Ensuring the Humane Treatment of Nearly 1 Billion Farm Animals

American Humane Association was founded on the issue of protecting farm animals more than a century ago. Today, we oversee the American Humane Certified™ farm animal welfare program – the oldest, largest, and fastestgrowing third-party farm animal welfare and audit program in the country. The last few years have seen staggering growth for the program, ensuring its place as the national ethical standard for humane farm animal welfare certification.

  • In 2013 American Humane Association more than doubled the number of animals under our farm animal welfare program, from 400 million to nearly 1 billion. Our program now ensures the humane treatment and welfare of one in every 10 animals raised on our nation's farms and ranches every year, including 90 percent of the cage-free egg production in the United States.

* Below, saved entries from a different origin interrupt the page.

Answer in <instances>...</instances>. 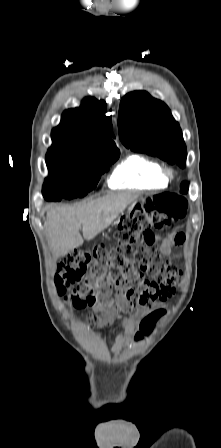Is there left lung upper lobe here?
<instances>
[{
  "label": "left lung upper lobe",
  "instance_id": "obj_1",
  "mask_svg": "<svg viewBox=\"0 0 221 448\" xmlns=\"http://www.w3.org/2000/svg\"><path fill=\"white\" fill-rule=\"evenodd\" d=\"M118 130L127 148L185 167L187 150L178 122L165 103L147 92L135 91L122 98Z\"/></svg>",
  "mask_w": 221,
  "mask_h": 448
}]
</instances>
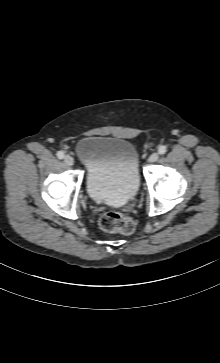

  • American Humane Association oversees the humane treatment and welfare of animals on 8,000 farms and ranches nationwide.
  • The internationally respected Scientific Advisory Committee grew to a 16-member panel representing the top experts in animal science, ethics and welfare who work diligently to keep the 200 stringent standards we demand for each individual species at the forefront of humane practices backed by evidencebased science.
  • A new national study by American Humane Association shows overwhelming popular support by the American people for increased farm animal welfare. Nearly nine in 10 (89%) of the 3,000 respondents surveyed nationwide said they were concerned about the welfare of animals raised on farms and ranches.